Believe it or not, the Cathedral took 344 years to complete! Here’s why.
The Metropolitan Cathedral of St. Vitalis, more popularly known as the Cebu Metropolitan Cathedral is the ecclesiastical seat of the Metropolitan Archdiocese of Cebu. It was one of the first churches in the Philippines (besides the Basilica del Santo Niño) dedicated to St. Vitalis of Milan, an early martyr for Christ.
The temple was first built near the Fort San Pedro in April 1565 by Miguel Lopez de Legazpi. He was mandated to build a church near the assigned fort by the Spanish Crown. It was the feast day of St. Vidal when he was ordered to do so, that’s why he built the church in honor of him.
Construction of the cathedral took many years due to frequent interruptions, the groundbreaking of the construction didn’t even happen until 1689. (124 years later!)
One of the reasons for the delay was brought about by lack of funds and other unexpected events. At one time, funds meant for the building of the cathedral were diverted to the Moro wars. The death of an incumbent bishop who spearheaded the construction/reconstruction and vacancies in the office were also factors.

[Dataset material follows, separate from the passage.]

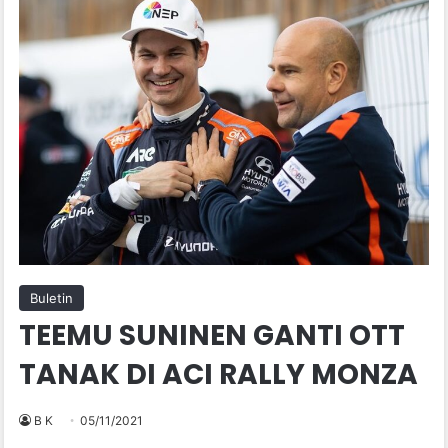
Buletin
TEEMU SUNINEN GANTI OTT
TANAK DI ACI RALLY MONZA
B K
05/11/2021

Finally in 1909, 344 years since Legazpi was asked to construct it, the Metropolitan Cathedral of St. Vitalis was finally complete. But during World War II (1939-1945), much of the cathedral was destroyed by Allied bombings of the city. Only the belfry (built in 1835), the façade, and the walls remained. It was quickly rebuilt in the 1950s under the supervision of architect Jose Ma. Zaragosa, during the incumbency of Archbishop Gabriel Reyes.
In 1982, a mausoleum was built, and in 2009 the cathedral was renovated for the 75th anniversary of Cebu’s elevation into an archdiocese.